Is there a future for traditional agricultural colleges?

Liz Wells November 6, 2019

(Photo: NSW DPI – Tocal, Samantha Howlett)

THE model of residential-based agricultural education, which was the preferred training option for budding young farmers for much of the 20th Century, is under threat across Australia.

The impact is being felt particularly at the vocational education and training (VET) level which has traditionally filled the role of equipping young secondary school-leavers with the knowledge and practical skills for careers in agriculture.

But the high cost of providing residential agricultural training, a lack of strong policy support from government, the increasing automation of agriculture and dwindling student numbers have been eroding the VET model.

A number of iconic residential colleges have closed or been absorbed into other institutions over the years.

Adding to the attrition, another two in Queensland will cease operations in December – the Longreach Pastoral College, which opened in 1967, and the Emerald Agricultural College, which was established in 1972.

The Coaldrake review into Queensland agricultural colleges in 2018 sounded their death knell, finding the challenges facing the vocational sector had multiplied over the years and the training model offered by the colleges was unsustainable.

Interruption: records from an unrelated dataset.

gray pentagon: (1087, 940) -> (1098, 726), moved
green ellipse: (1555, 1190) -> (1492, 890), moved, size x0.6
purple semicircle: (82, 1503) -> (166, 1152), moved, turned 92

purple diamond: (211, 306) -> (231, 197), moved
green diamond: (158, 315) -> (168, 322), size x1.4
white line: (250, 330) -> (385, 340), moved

“The situation with enrolments and completions at the two residential colleges is stark, with a mere 25 students commencing at Longreach in 2018 and 48 in Emerald, down from 37 and 85 respectively, two years earlier,” the review said.

“Thirty years ago these colleges were a first choice for most of the students who enrolled, and for their parents. The colleges provided, in effect, an important transitioning experience between secondary school and adult working life on the land. This characterisation is no longer anywhere near as apt.

“It is anticipated that any gaps in agricultural training will be filled by a range of public and private registered training organisations, particularly TAFE Queensland and Central Queensland University.”

Lack of policy support

Primary Industries Education Foundation Australia (PIEFA) chair and former principal of Tocal College at Paterson in New South Wales from 1987 until 2015, Dr Cameron Archer, said the vocational sector in agricultural education reflected the wider malaise of vocational education and training in general in Australia.

Cameron Archer

“There is no consistent national policy which can be articulated into state policies for the delivery of VET, nor the support of students attending VET courses,” he said.

“It seems we go from knee-jerk to knee-jerk decisions by governments. Neither side of politics has a consistent and effective policy, which is unfortunate because education is a long term game. To build up educational expertise, effective educational resources and, most importantly, human capital networks for education takes a long time. It is not like opening and closing a gold mine or opening and closing a pizza shop. It is the exact opposite.

“What has happened is that every time there has been change and reform, there has been a diminution of VET.”

Dr Archer said a big impact on the education sector’s capacity to attract enrolments was that ag industries had been undergoing enormous structural change.

“We are continuing to replace people with machines on farms and the number of people in rural areas seeking training has become smaller. That means we have very thin markets,” he said.

Cost and compliance challenges

Dr Archer said the high cost of delivering residential-based courses and the growing demands of course accreditation and safety compliance were significant challenges.

“Agriculture is a tough area to teach and train in because it is expensive and not attractive for institutions to do because people are using equipment and working with animals in unpredictable situations in varying climatic conditions. It often tends to be placed in the ‘too hard’ basket for institutions,” he said.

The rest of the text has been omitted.